Buffers and CIP systems
Systems should be designed with inline dilution of buffer concentrates. (One company recently chose a unique redundancy philosophy, where tanks were grouped in interchangeable triads.)
For CM operations, it’s advisable to design systems with distribution networks that use inlet and outlet rings local to the skids, and mix-proof valve arrays for CIP distribution.
Water for injection (WFI) systems
WFI systems usually have nightly or weekly scheduled downtime for heat sanitization. Continuous manufacturers often distribute WFI at ambient temperature to simplify dosing to the unit operations, continuously ozonating the tank and periodically ozonating the distribution loop. In these circumstances they can take down the distribution loop for shorter durations compared to heat sanitization and jog the operations schedule to avoid downtime of the core process.
On a recent project, a client operating 24/7 mitigated WFI sanitization downtime risk by designing two fully redundant alternating hot and ambient distribution loops, with a single continuously ozonated ambient storage tank.
Continuous manufacturing should be more common in life sciences than it is, and new facilities should be designed with CM in mind. For companies that have not taken on this type of effort before, there are some important considerations that will improve success with continuous manufacturing.
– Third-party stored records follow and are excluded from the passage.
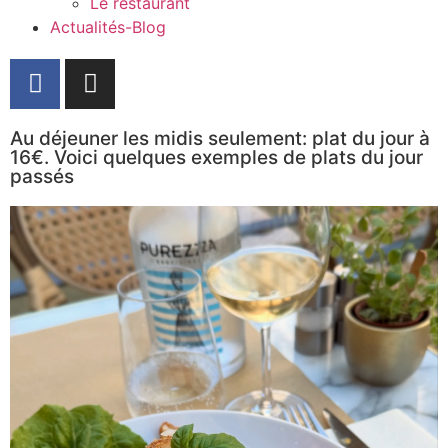
Le restaurant
Actualités-Blog
Au déjeuner les midis seulement: plat du jour à
16€. Voici quelques exemples de plats du jour
passés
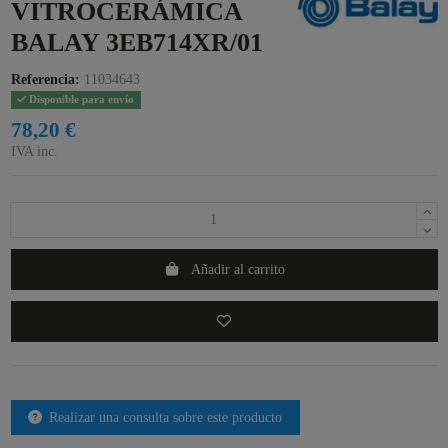
VITROCERÁMICA
BALAY 3EB714XR/01
Referencia:
11034643
Disponible para envío
78,20 €
IVA inc.
Añadir al carrito
Realizar una consulta sobre este producto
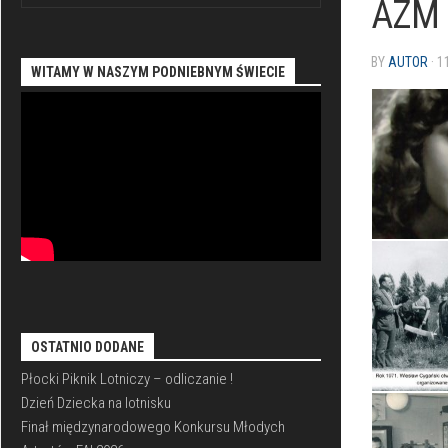
AZM h
PLIKI
DO
SZKOLENIE
POBRANIA
SZYBOWCOWE
BY
AUTOR
· 1
WITAMY W NASZYM PODNIEBNYM ŚWIECIE
HISTORIA
VFR
AEROKLUBU
NOC
SEKCJA
AKROBACJA
MODELARSKA
SAMOLOTOWA
REZERWACJA
LOTÓW
OSTATNIO DODANE
Płocki Piknik Lotniczy – odliczanie !
Dzień Dziecka na lotnisku
Finał międzynarodowego Konkursu Młodych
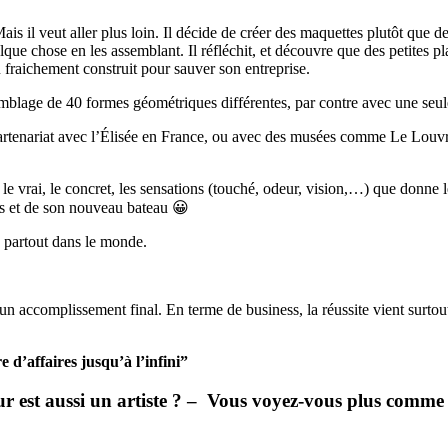
ais il veut aller plus loin. Il décide de créer des maquettes plutôt que 
lque chose en les assemblant. Il réfléchit, et découvre que des petites pl
u fraichement construit pour sauver son entreprise.
emblage de 40 formes géométriques différentes, par contre avec une s
n partenariat avec l’Élisée en France, ou avec des musées comme Le Lou
fère le vrai, le concret, les sensations (touché, odeur, vision,…) que don
ns et de son nouveau bateau 😀
a partout dans le monde.
t un accomplissement final. En terme de business, la réussite vient surtou
e d’affaires jusqu’à l’infini”
eur est aussi un artiste ? – Vous voyez-vous plus comme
From a capital expenditure perspective, CM has inherently higher equipment occupancy than conventional manufacturing. Therefore, it also offers the potential to reduce process equipment expenses.
From a scalability perspective, CM offers appreciable scale-out expansion capability (especially in ATMP and single-use biomanufacturing). By increasing equipment uptime, CM gives a company the flexibility to scale-out from clinical to commercial batch sizes with the same equipment size by increasing equipment uptime.
CM also reduces waste, by minimizing the need for large-scale storage, reducing the volume of rejected batches, minimizing the volume of cleaning fluids sent to drain, and reducing cleanroom footprints.
Fully automated skids and facility-wide enmeshed systems demand detailed SOOs. These sequences must define each unit operation’s response to local, upstream, downstream and adjacent (e.g., buffer) upset conditions.
To facilitate the 24/7 operation demanded by CM, consider ambient WFI with a continuously ozonated tank and redundant distribution loops to simplify dosing to the unit ops.
Additionally, consider inline dilution of buffer concentrates at the point of use, with redundant concentrate tanks. This will allow continuous, on-demand supply of at-strength buffer without having to maintain large buffer hold tanks and predict consumptions.
Finally, consider employing multicolumn capture chromatography. This can enable continuous operation by always having one column in the loading cycle.
By taking a measured approach to continuous manufacturing, pharma companies can make dramatic improvements to their operational efficiency — and respond to the call for new therapeutics to be delivered quickly and at a lower cost.